EXERCISE OBJECTIVE - What is needed is an exact repetition of the lines below, from the first one through the one holding "- מצעים מבית בנטון", with no pictures and nothing else.

Extracted page text data
========================

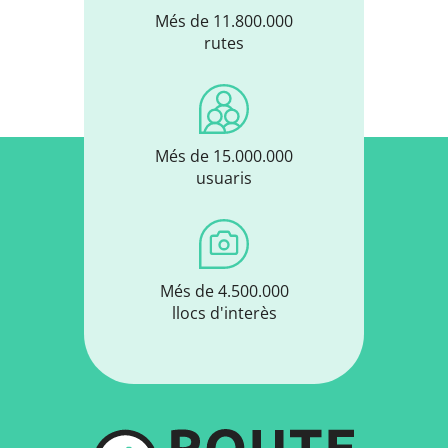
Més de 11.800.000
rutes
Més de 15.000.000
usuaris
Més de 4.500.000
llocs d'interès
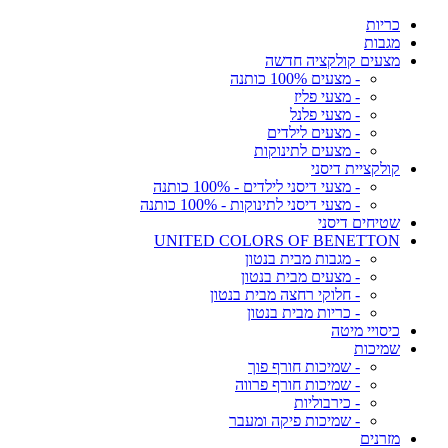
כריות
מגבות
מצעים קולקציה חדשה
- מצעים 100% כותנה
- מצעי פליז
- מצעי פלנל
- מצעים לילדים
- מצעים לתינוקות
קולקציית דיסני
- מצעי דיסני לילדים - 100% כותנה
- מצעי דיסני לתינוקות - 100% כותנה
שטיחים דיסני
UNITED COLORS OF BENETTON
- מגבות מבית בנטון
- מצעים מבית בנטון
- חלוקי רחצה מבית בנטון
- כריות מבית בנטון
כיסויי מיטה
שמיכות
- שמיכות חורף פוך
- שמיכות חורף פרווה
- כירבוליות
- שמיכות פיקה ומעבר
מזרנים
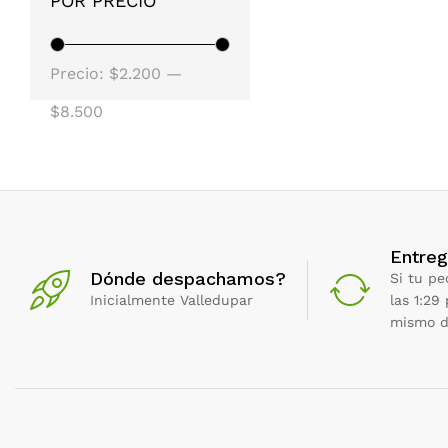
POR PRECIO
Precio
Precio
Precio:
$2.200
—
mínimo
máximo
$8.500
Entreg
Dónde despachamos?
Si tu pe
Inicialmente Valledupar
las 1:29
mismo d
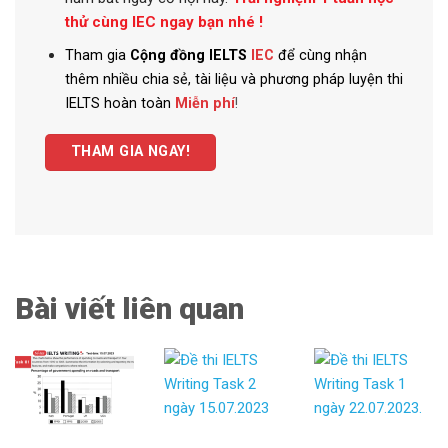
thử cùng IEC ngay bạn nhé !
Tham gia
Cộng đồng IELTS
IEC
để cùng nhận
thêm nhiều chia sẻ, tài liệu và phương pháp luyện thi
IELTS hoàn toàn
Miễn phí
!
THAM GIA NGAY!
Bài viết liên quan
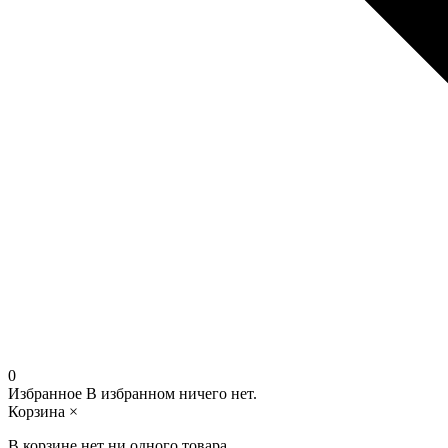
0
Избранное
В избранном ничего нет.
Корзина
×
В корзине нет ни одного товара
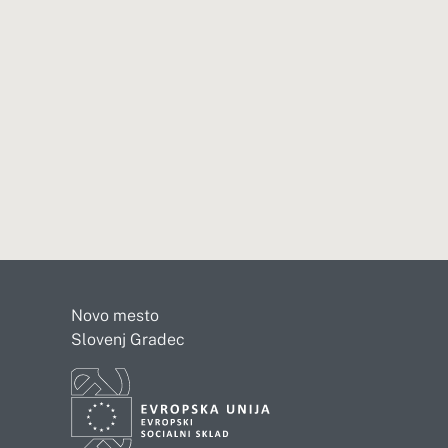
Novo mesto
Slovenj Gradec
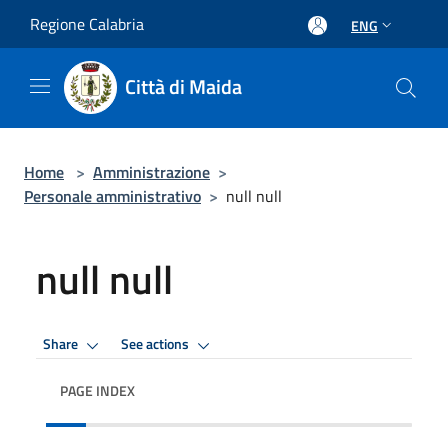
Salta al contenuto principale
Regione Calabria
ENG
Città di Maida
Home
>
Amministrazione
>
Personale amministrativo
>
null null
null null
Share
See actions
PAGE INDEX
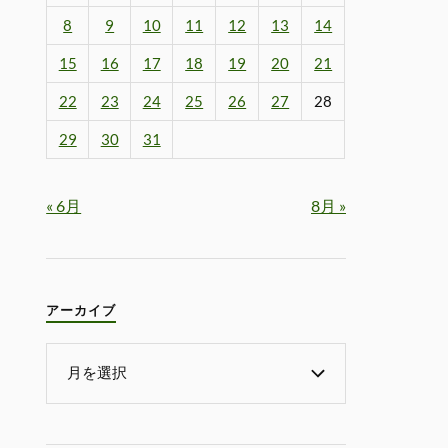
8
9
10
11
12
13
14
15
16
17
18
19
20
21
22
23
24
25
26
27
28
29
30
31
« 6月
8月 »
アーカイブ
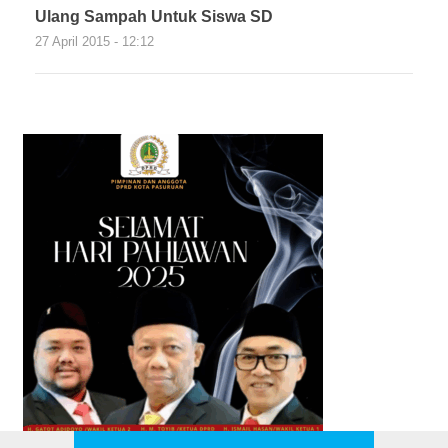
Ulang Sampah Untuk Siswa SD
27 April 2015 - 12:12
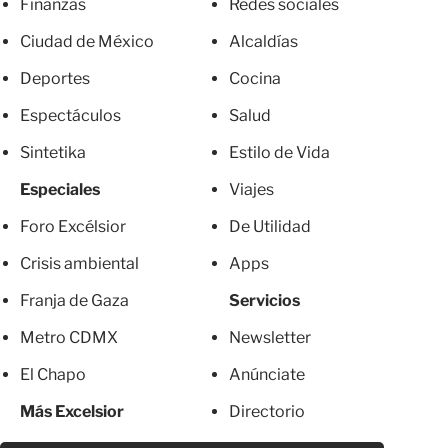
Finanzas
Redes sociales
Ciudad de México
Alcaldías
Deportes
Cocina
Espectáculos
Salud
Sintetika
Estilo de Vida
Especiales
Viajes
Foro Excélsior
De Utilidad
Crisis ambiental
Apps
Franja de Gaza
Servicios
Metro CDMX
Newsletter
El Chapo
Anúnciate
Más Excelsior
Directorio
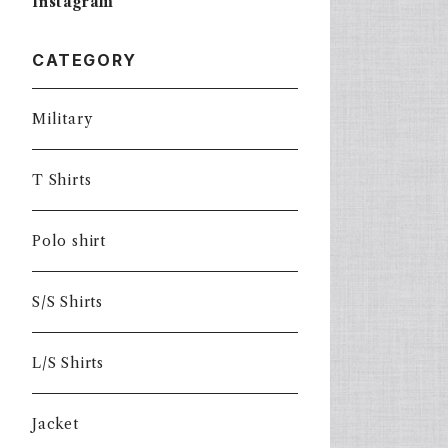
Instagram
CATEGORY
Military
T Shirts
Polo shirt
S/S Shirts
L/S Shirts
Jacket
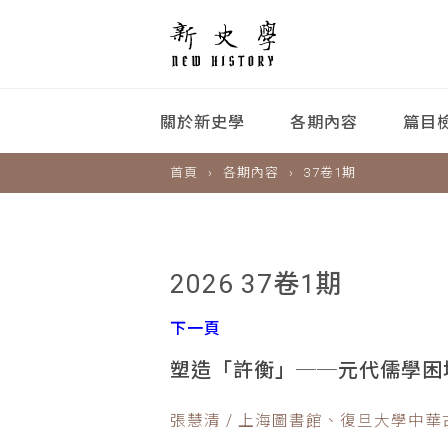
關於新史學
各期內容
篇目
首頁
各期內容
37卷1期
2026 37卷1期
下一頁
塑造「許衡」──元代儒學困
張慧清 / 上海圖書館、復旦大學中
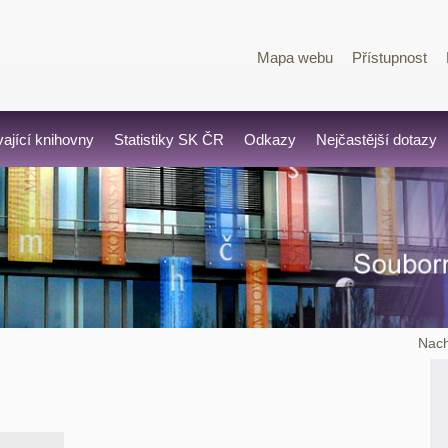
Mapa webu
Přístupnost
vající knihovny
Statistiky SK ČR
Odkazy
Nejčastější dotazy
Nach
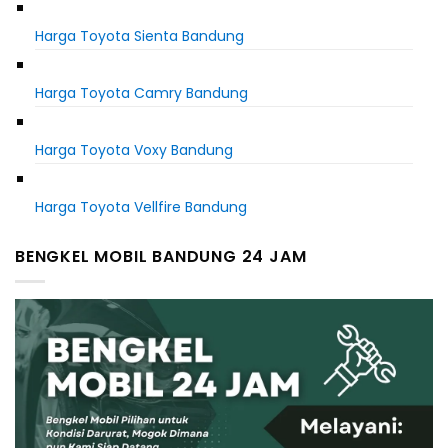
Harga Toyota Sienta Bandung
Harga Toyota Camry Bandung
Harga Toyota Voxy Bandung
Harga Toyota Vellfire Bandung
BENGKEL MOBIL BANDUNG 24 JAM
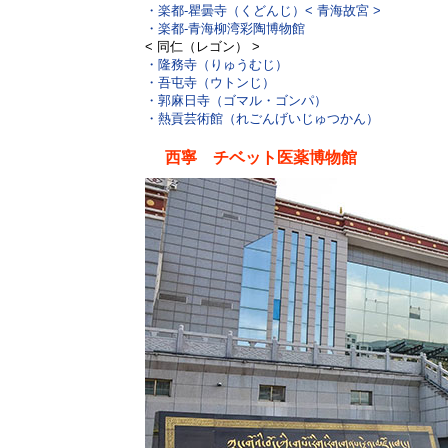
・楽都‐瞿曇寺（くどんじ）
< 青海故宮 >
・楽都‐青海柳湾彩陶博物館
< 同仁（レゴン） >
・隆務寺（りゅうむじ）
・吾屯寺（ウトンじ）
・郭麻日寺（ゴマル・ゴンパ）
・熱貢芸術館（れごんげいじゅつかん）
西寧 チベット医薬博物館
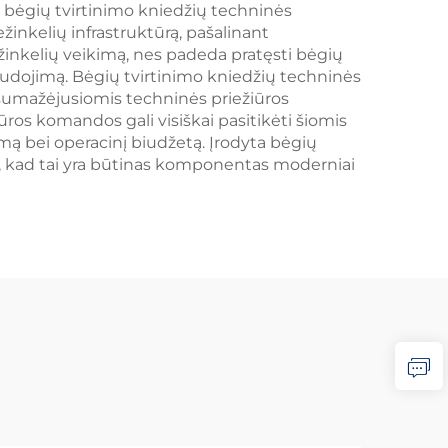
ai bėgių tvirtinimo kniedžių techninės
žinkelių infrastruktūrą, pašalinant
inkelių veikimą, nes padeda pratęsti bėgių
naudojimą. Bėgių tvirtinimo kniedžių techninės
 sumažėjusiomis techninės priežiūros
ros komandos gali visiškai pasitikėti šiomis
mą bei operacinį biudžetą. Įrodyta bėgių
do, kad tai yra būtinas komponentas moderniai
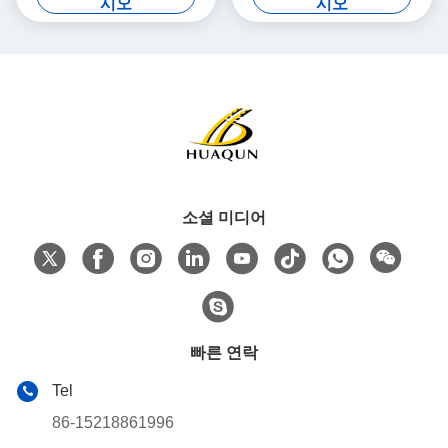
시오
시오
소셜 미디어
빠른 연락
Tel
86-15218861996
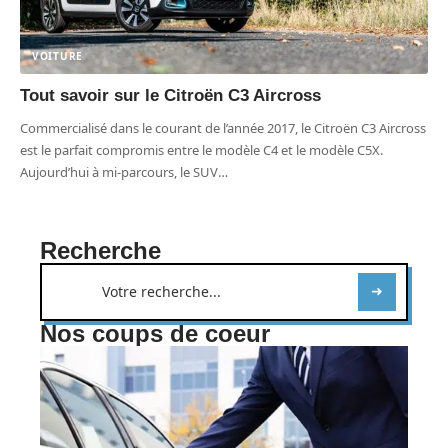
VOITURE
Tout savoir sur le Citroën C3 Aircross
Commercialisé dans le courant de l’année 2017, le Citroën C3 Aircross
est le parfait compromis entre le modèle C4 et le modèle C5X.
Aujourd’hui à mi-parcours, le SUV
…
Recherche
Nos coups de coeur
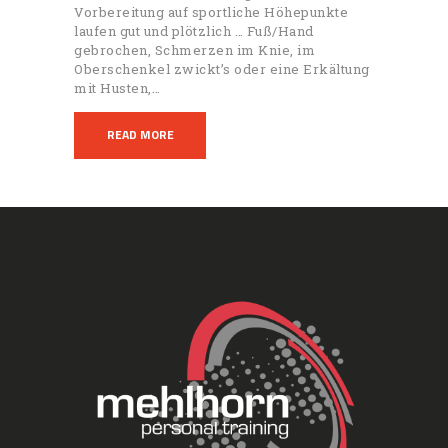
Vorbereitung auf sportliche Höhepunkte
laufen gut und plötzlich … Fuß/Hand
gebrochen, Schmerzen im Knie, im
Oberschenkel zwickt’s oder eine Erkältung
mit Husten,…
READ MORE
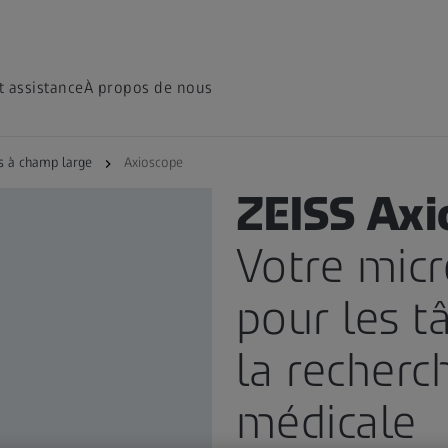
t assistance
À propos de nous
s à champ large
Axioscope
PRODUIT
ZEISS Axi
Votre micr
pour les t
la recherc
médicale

========================

SOLVED PROBLEM -
Més de 11.800.000
rutes
Més de 15.000.000
usuaris
Més de 4.500.000
llocs d'interès
כריות
מגבות
מצעים קולקציה חדשה
- מצעים 100% כותנה
- מצעי פליז
- מצעי פלנל
- מצעים לילדים
- מצעים לתינוקות
קולקציית דיסני
- מצעי דיסני לילדים - 100% כותנה
- מצעי דיסני לתינוקות - 100% כותנה
שטיחים דיסני
UNITED COLORS OF BENETTON
- מגבות מבית בנטון
- מצעים מבית בנטון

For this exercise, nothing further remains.